Whether you're a developer or you're just simply interested in AI, this update is worth your attention. One question I get asked constantly is how can I use an AI model without actually sending my data to, like, the big corporations? Well, llama 3.2 has a pretty solid answer for you. You can run it directly on your device. In fact, you can use it without even being connected to the Internet if you want.
So what's new in llama 3.2? Well, first, the larger models, eleven B and 90 B, they both now have vision capabilities. This means that not only can they understand text, but they can understand images now as well. You can ask the AI about a chart in your report or to describe a photo and it would understand the visual context.
But meta actually put out some lighter weight models as well, with one b and three b text only models. These are perfect for on device AIH applications and even on mobile phones. Imagine a personal assistant that can summarize your messages or manage your schedule, all while keeping your data on your device. One of the really cool features about these models is that it supports 128,000 token context window. It's like being able to put a whole book's worth of information inside of a single conversation.
This llama 3.2 is actually optimized for Qualcomm and MediaTek hardware right out of the gate. Now this is super important for anybody that wants to actually develop AIH powered applications for mobile phones. And one of the most important aspects of these llama models is that they're open source. So you can download these models from llama.com or from hugging face and start building immediately. They're compatible with platforms like AWS and Google Cloud and Microsoft Azure and a ton of others.
Now personally, I believe open sourcing these models is really, really important. It encourages innovation and it allows for more diverse applications. This year alone, llama has seen ten x the growth and has become one of the preferred large language models for AI development. And if you're a developer, this means that you have access to the most cutting edge models that you can modify and adapt to your specific needs. And while if you're not a developer, it means that the apps and services that you're going to use could be significantly more intelligent and more helpful.
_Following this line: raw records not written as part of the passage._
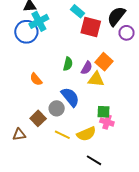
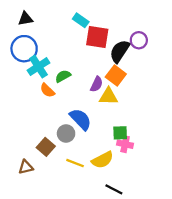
black semicircle: (116, 16) -> (120, 51), moved
cyan cross: (39, 21) -> (38, 67), moved
green semicircle: (68, 64) -> (63, 76), moved, turned -128
orange semicircle: (36, 79) -> (47, 90), moved

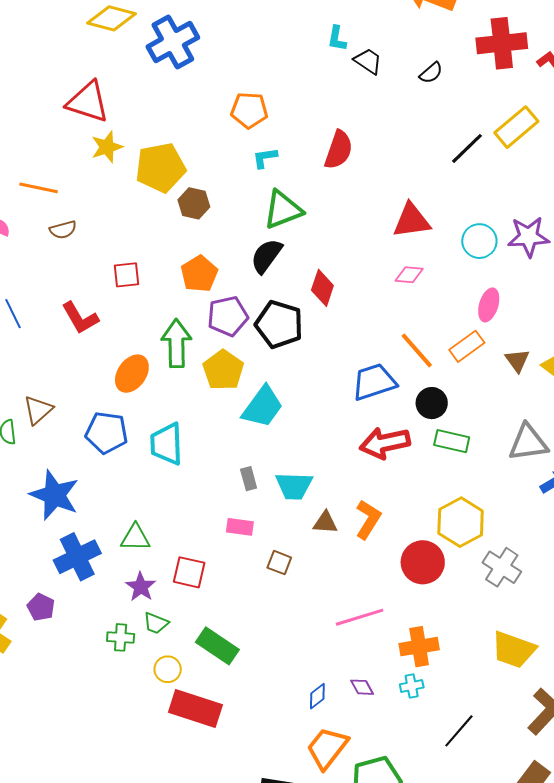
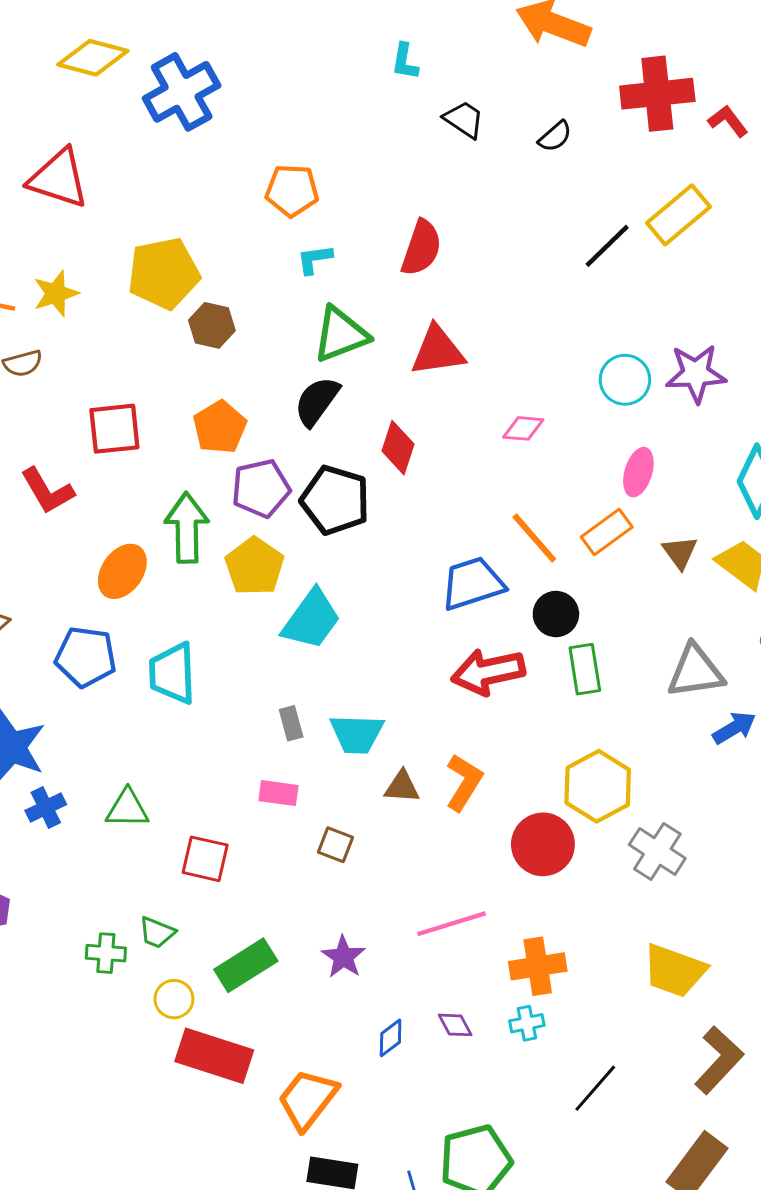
cyan L-shape: (337, 39) -> (405, 62), moved
yellow star: (107, 147) -> (56, 293), moved
red triangle: (412, 221) -> (438, 351), moved
red square: (126, 275) -> (114, 429), size x1.4
green rectangle: (452, 441) -> (585, 669), turned 68
blue cross: (77, 557) -> (46, 808), moved, size x0.6
purple star: (141, 587) -> (343, 957), moved
green rectangle: (217, 646) -> (246, 965), turned -66
orange trapezoid: (327, 748) -> (308, 1099), moved

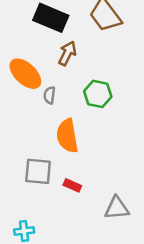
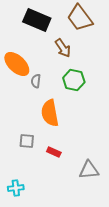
brown arrow: (67, 53) -> (63, 48), moved, turned 120
gray square: (38, 171) -> (27, 141), size x0.7

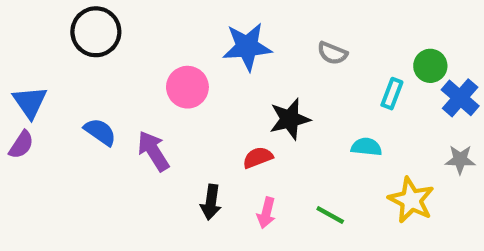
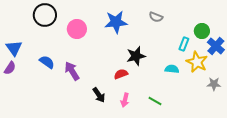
gray semicircle: (332, 53) -> (156, 17), moved
pink circle: (187, 87) -> (77, 29), moved
gray star: (460, 160) -> (214, 84), moved
yellow star: (411, 200) -> (197, 62), moved
black arrow: (211, 202) -> (99, 95), turned -42

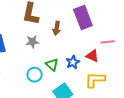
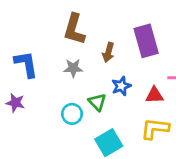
red triangle: (92, 56) -> (154, 95), turned -32
blue star: (73, 62) -> (121, 86), moved

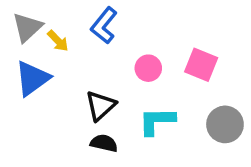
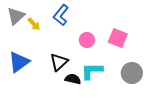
blue triangle: (32, 78) -> (19, 62), moved
black semicircle: (104, 143) -> (73, 79), moved

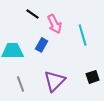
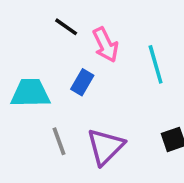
gray line: (21, 84) -> (59, 141), moved

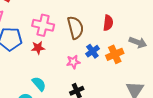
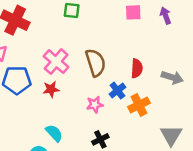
red semicircle: (108, 23) -> (137, 68), moved
pink cross: (43, 25) -> (56, 62), turned 30
orange cross: (115, 54) -> (139, 105), moved

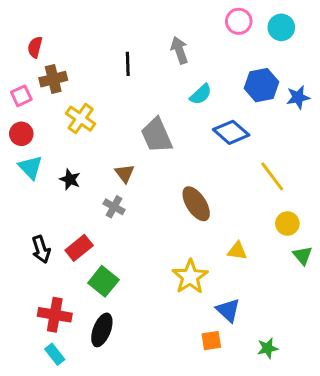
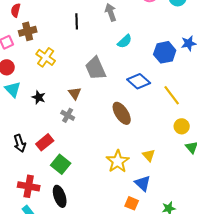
blue hexagon: (262, 85) -> (165, 52), moved
blue diamond: (231, 132) -> (139, 81), moved
yellow triangle: (237, 251) -> (149, 155), moved, turned 40
black ellipse: (102, 330) -> (60, 196), turned -40
orange square: (211, 341) -> (132, 203), turned 32

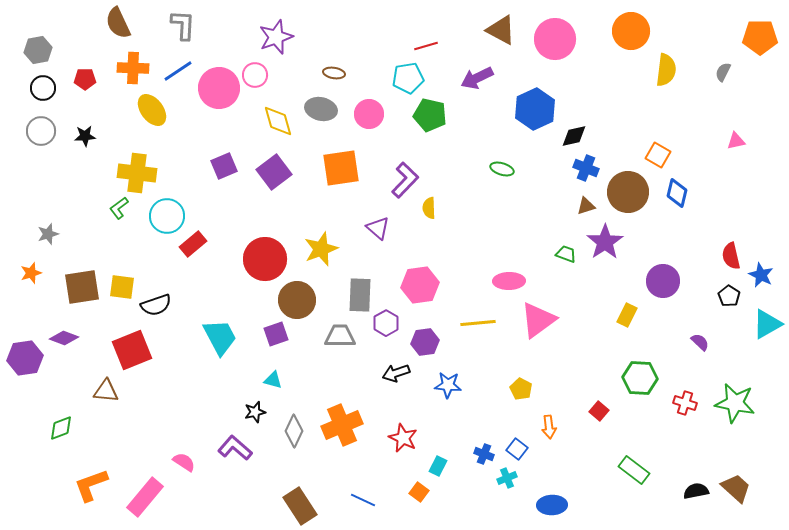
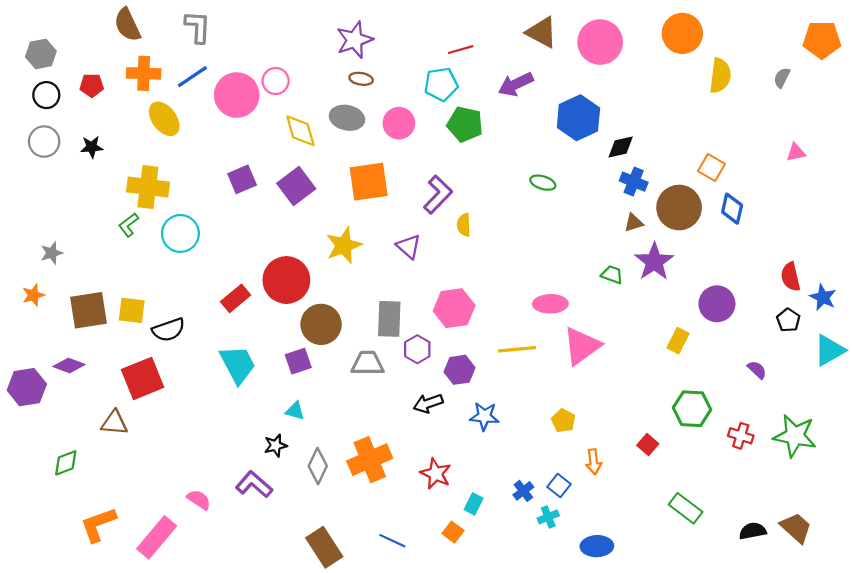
purple star: (276, 37) -> (355, 40), moved
red rectangle: (193, 244) -> (236, 298), moved
yellow star: (321, 249) -> (344, 245), moved
blue cross: (484, 454) -> (523, 491), turned 30

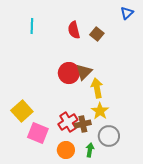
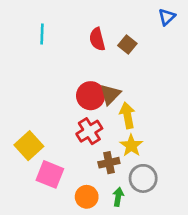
red cross: (68, 122) -> (89, 131), moved

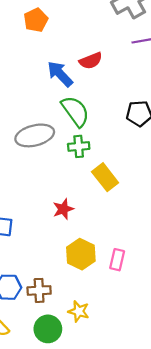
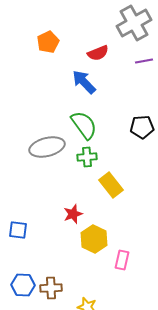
red semicircle: (91, 61) -> (98, 53), moved
blue arrow: (60, 74) -> (84, 82), moved
yellow hexagon: (81, 254) -> (94, 239), moved

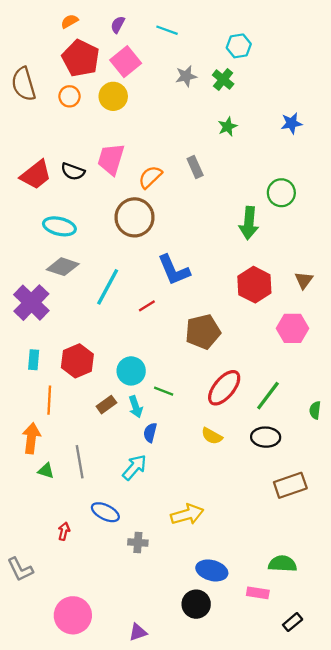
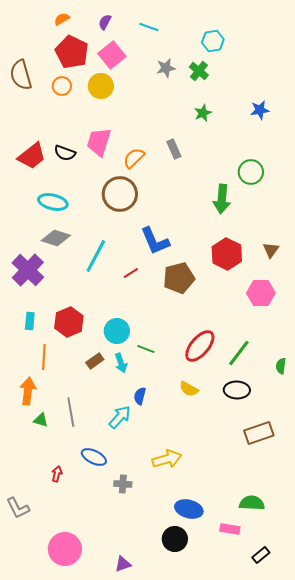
brown pentagon: (203, 332) -> (179, 278), moved
blue semicircle: (150, 433) -> (140, 396), moved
I've also got to mention that meta really prioritize safety. With this new release, they've introduced new safeguards including Llama Guard three, which is designed to ensure that these powerful models are actually used responsibly. So whether you're aiming to create innovative AI applications or you're simply excited about the future of technology, Llama 3.2 is actually really worth exploring. It's powerful, it's really flexible, and it's available for everybody to use and improve upon and iterate on.
So if you're ready to get started, you can go to llama.com or you can go to hugging face and download the models to begin your journey with Llama 3.2. The future of AI is open source and it's here now.
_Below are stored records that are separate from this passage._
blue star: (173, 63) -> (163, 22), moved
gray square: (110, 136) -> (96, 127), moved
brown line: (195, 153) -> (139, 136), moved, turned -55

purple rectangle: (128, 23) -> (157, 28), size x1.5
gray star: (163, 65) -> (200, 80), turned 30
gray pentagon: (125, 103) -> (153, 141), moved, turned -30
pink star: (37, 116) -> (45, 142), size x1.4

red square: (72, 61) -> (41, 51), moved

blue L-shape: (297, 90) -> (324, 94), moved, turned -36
Moving on to Microsoft now, there was a ton of announcements to come out of the world of Microsoft, especially if you have one of the new copilot plus PCs with the NPU neural processing unit built into them. These are pretty much all of the new laptops and computers that are coming out from Microsoft these days are this new version of the Copilot PCs. Some of the new features you're going to get are the recall feature. This was a feature that was supposed to roll out when the new copilot PCs rolled out, but a lot of security and privacy concerns popped up and they sort of put it on the back burner for a little bit to fix it and improve some things.
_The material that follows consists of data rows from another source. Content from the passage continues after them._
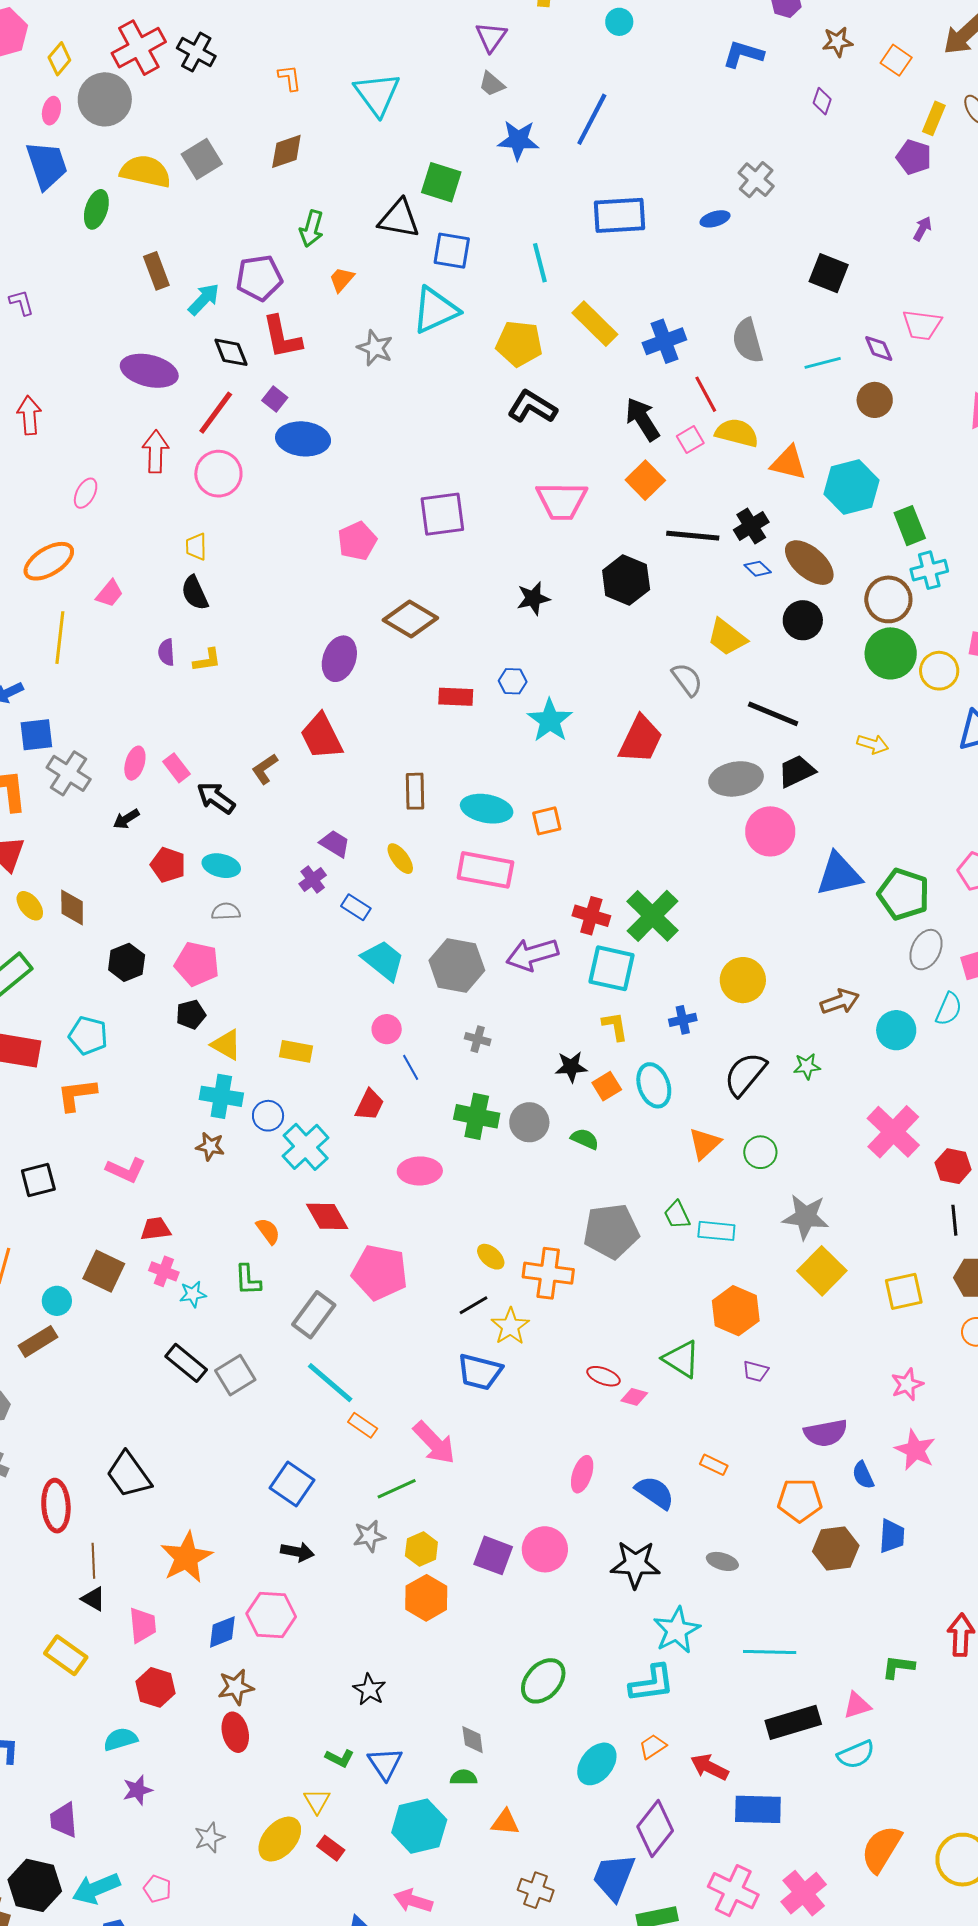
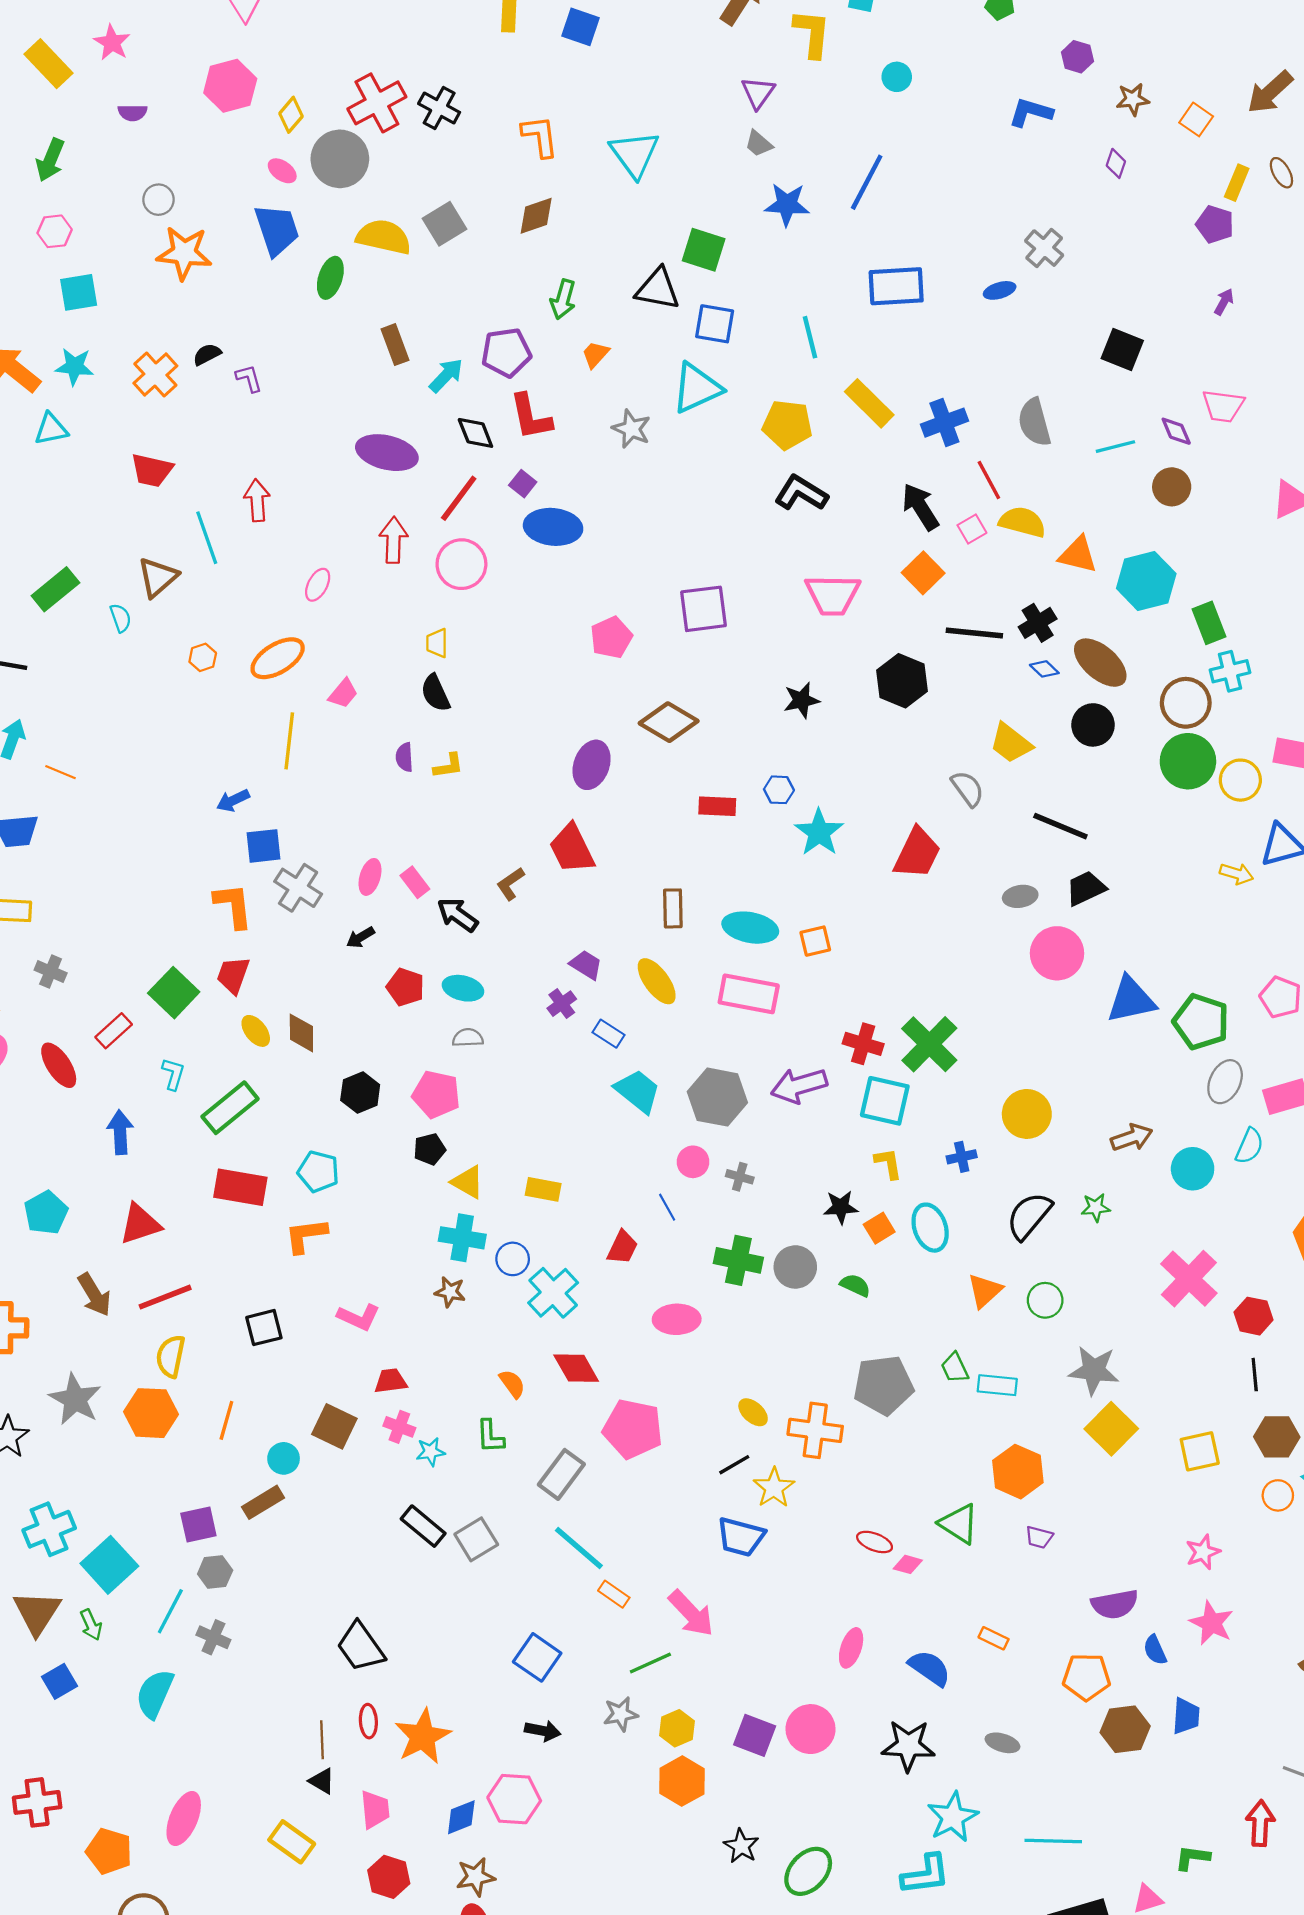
orange L-shape: (290, 78) -> (540, 136), size x1.5
pink ellipse: (51, 111) -> (282, 171), turned -68
yellow arrow: (873, 744) -> (1237, 874), moved
gray ellipse: (736, 779) -> (1020, 896), size x0.6
yellow ellipse: (400, 859) -> (657, 981), size x1.4
pink circle: (387, 1029) -> (693, 1162), moved
red ellipse: (56, 1506) -> (368, 1721), moved, size x0.6
black star: (369, 1690) -> (741, 1846), moved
And now they're finally rolling out this recall feature, which is essentially like your Internet browsing history, but for everything you do on your computer, it remembers you editing videos or writing documents in word or browsing through your photos. Anything that you did throughout the day. It sort of saves it as a history. So you can go back to that moment and remember what you were doing on your computer. And yes, you have the option to turn it on and off. And no, they don't actually send the information that they're collecting back to Microsoft. This is all just on device.
They're also adding this click to do feature where if you have like an image open on your computer, you can click on it and you can see. It gives the option to visual search with Bing blur background with photos, erase objects with photos, remove background with paint. So just by clicking on the image you get a whole bunch of new sort of AI related options. It says here. It also assists with text related actions such as rewrite, summarize, or explain text in line, opening in a text editor, sending an email, web searches, and opening websites.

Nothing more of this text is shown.